Chinese President Xi Jinping warned world leaders against beginning a “new Cold War” at an all-virtual Davos forum on Monday and encouraged global solidarity in the light of the coronavirus disease outbreak.
As the spreading of the pandemic inside its borders has been largely curbed, Xi wants to place China as a key player in the current multilateral global order as the US continues to be crippled by the pandemic.
More Statements About Cold War:
“To build small cliques or start a new Cold War, to reject, threaten or intimidate others… will only push the world into division,” said Xi in a likely veiled attack on US President Joe Biden’s plans to revitalize global alliances to counter China’s growing influence.

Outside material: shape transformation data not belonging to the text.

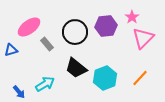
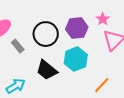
cyan hexagon: (105, 78) -> (76, 59), moved
orange line: (140, 78) -> (102, 85), moved

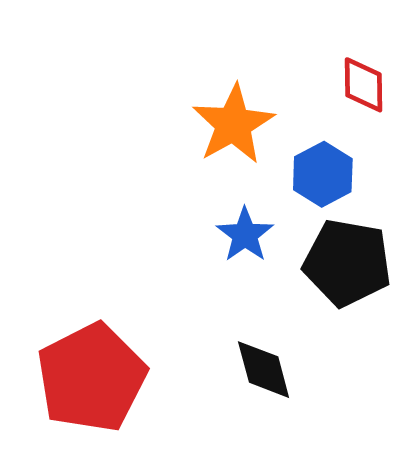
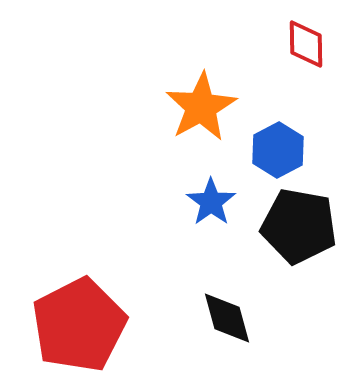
red diamond: (364, 85) -> (306, 44), moved

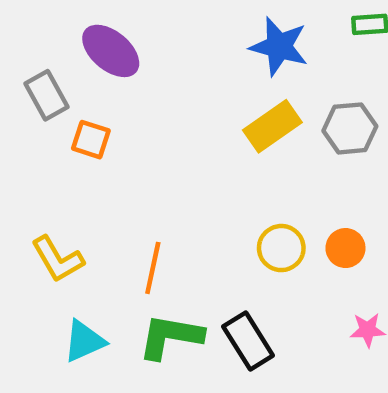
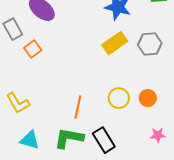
orange square: (91, 140) -> (33, 49), turned 36
orange line: (153, 268) -> (78, 107), moved
cyan triangle: (84, 341) -> (30, 140), turned 40

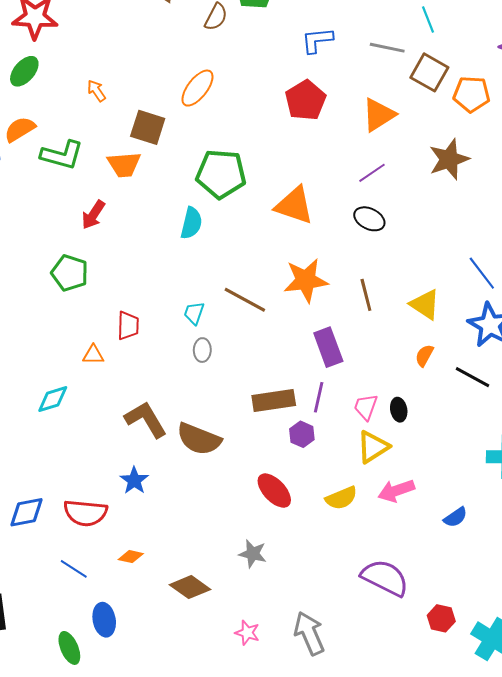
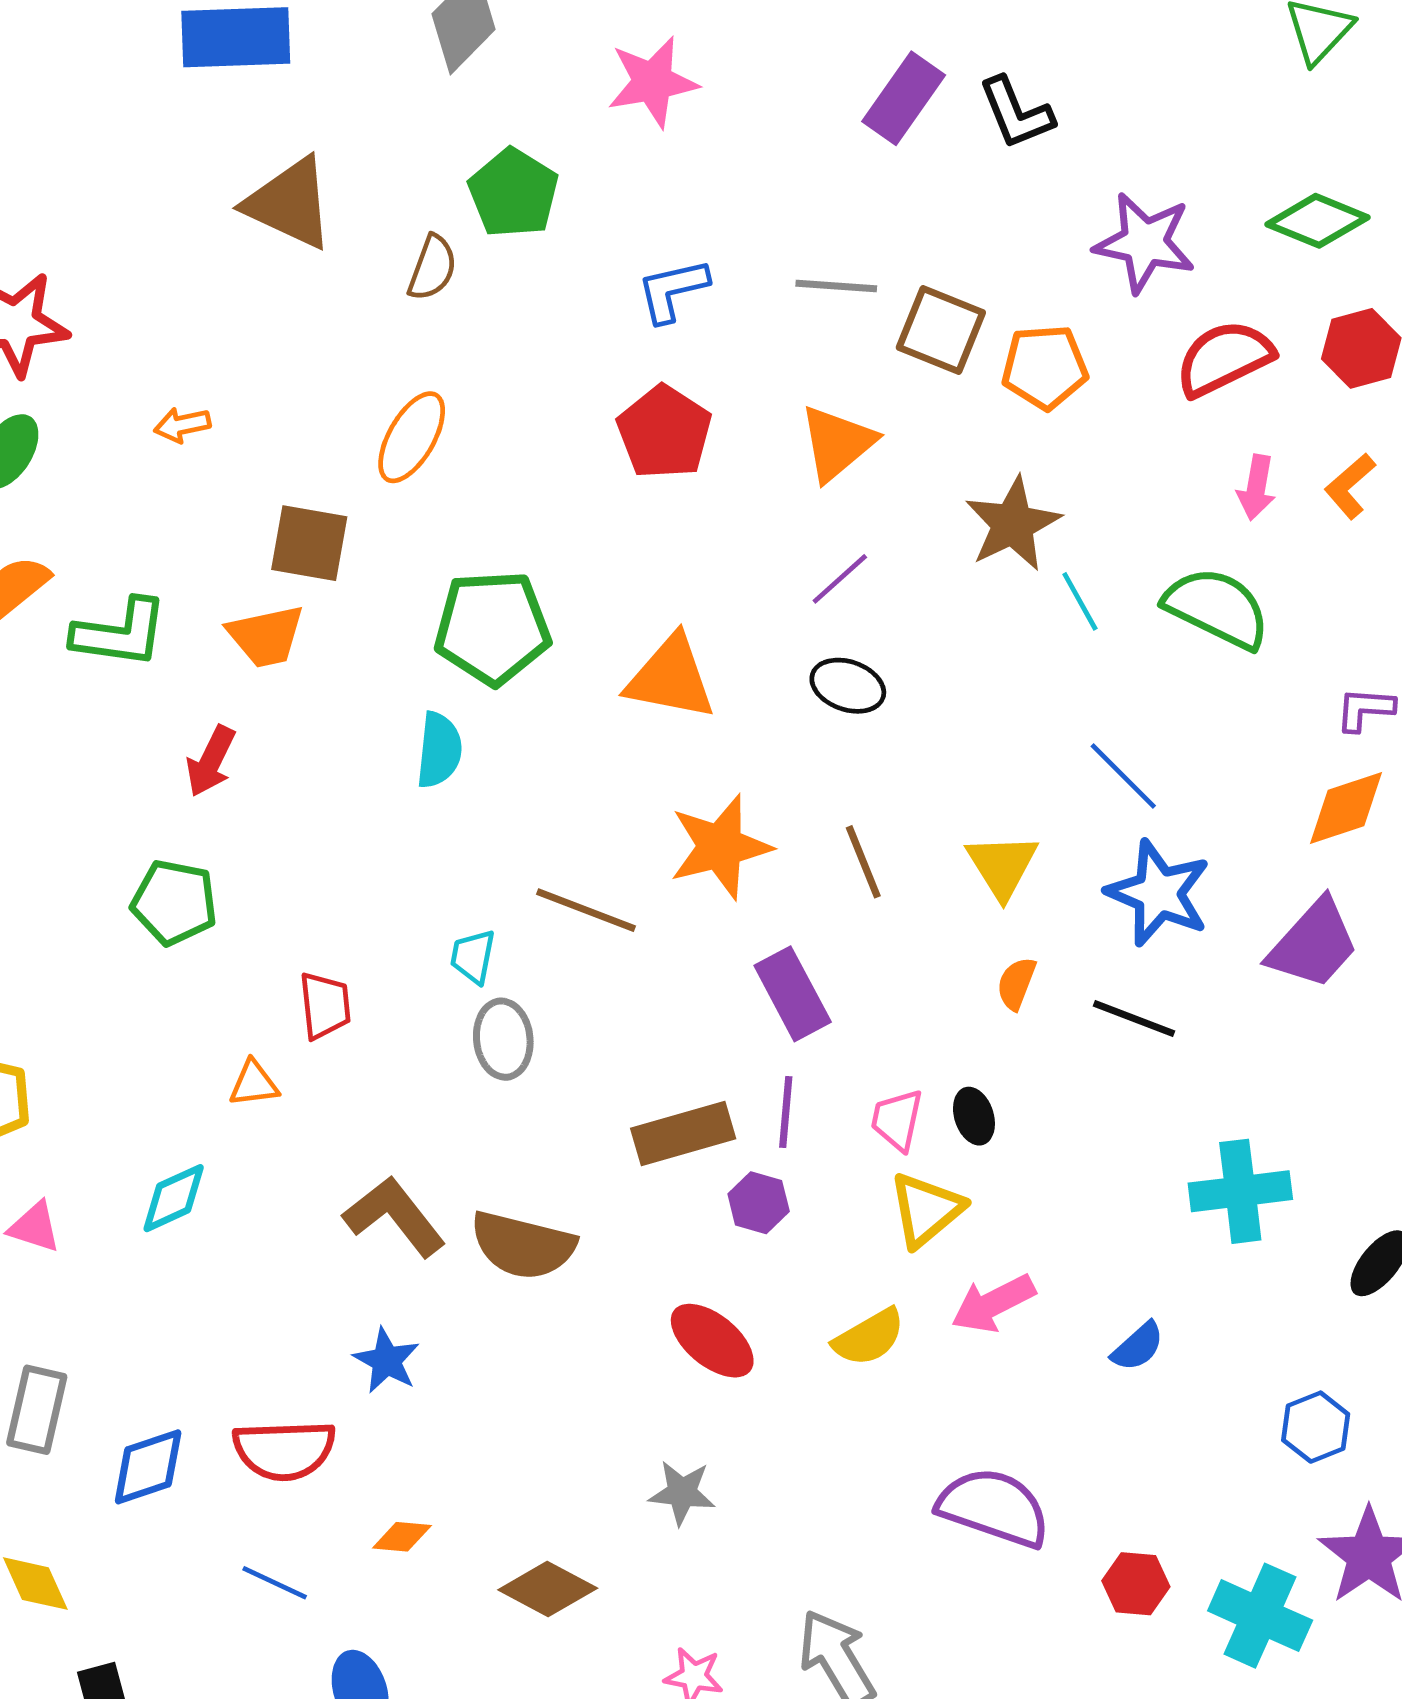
cyan line: (428, 19) -> (1080, 601), moved
orange arrow: (96, 91) -> (182, 425), moved, turned -60
yellow triangle: (425, 304) -> (1002, 866), turned 32
gray ellipse: (202, 350) -> (503, 1039), size x1.4

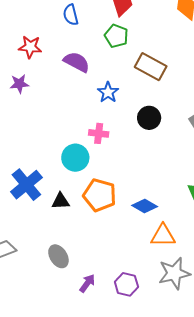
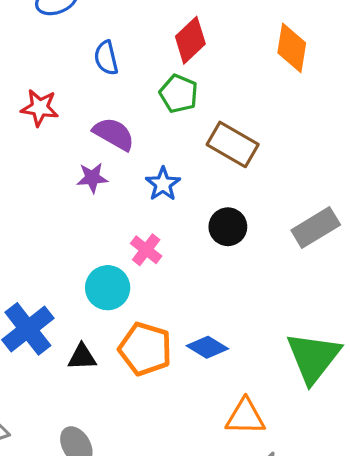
purple star: (19, 84) -> (92, 178), moved
pink cross: (99, 133) -> (146, 250), turned 30
blue diamond: (145, 206) -> (207, 347), moved

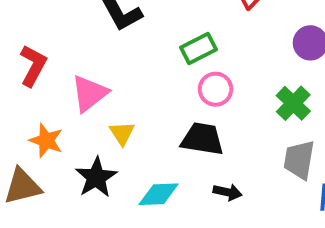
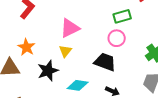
green rectangle: (198, 49) -> (122, 16), moved
pink triangle: (89, 93) -> (70, 28), moved

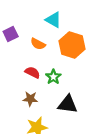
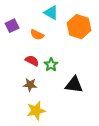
orange hexagon: (72, 45) -> (79, 27), moved
black triangle: (68, 104) -> (74, 85), moved

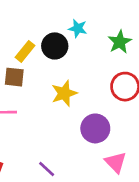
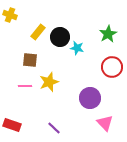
cyan star: (78, 28) -> (77, 48), moved
yellow rectangle: (25, 51) -> (38, 32), moved
yellow star: (64, 93) -> (49, 82), moved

In a swipe at moves targeting China launched by the previous US administration under President Donald Trump, Xi said the confrontation “will always end up harming every nation’s interests and sacrificing people’s welfare”.
Beijing’s idealistic climate pledges to cut carbon emissions by 65 percent by 2030 and accomplish carbon neutrality by 2060 were also reaffirmed by the Chinese leader — both important obligations as China transmits a quarter of the world’s greenhouse gases.
“Meeting these targets will require tremendous hard work from China. But we believe that when the interests of the entire humanity are at stake, China must step forward, take action and get the job done,” he said.
Xi also called for improving international cooperation through multilateral institutions, eliminating barriers to international trade, investment, and technology transfers, as well as for developed countries to be more represented on the global stage.
He emphasized the significance of reinforcing macroeconomic policies to tackle the world economic downturn caused by the disease outbreak.
“We must build an open world economy, firmly safeguard the multilateral trade system, and refrain from making discriminatory and exclusive standards, rules and systems, as well as high walls that separate trade, investment, and technology,” he said.
As per official statistics, China saw its GDP rise by 2.3 percent last year—the lowest growth rate since 1976–but it is still considered to become the only large economy to have grown during the pandemic-ravaged period.
According to the International Monetary Fund, the GDP is also expected to rise by 7.9 percent in 2021–reduced from initial projections by a harsh geopolitical environment, a world economic slowdown, and the threats of a chaotic US technical decoupling.
As per the UN report released this Sunday, it also surpassed the US as the world’s largest beneficiary of foreign direct investment (FDI) in 2020.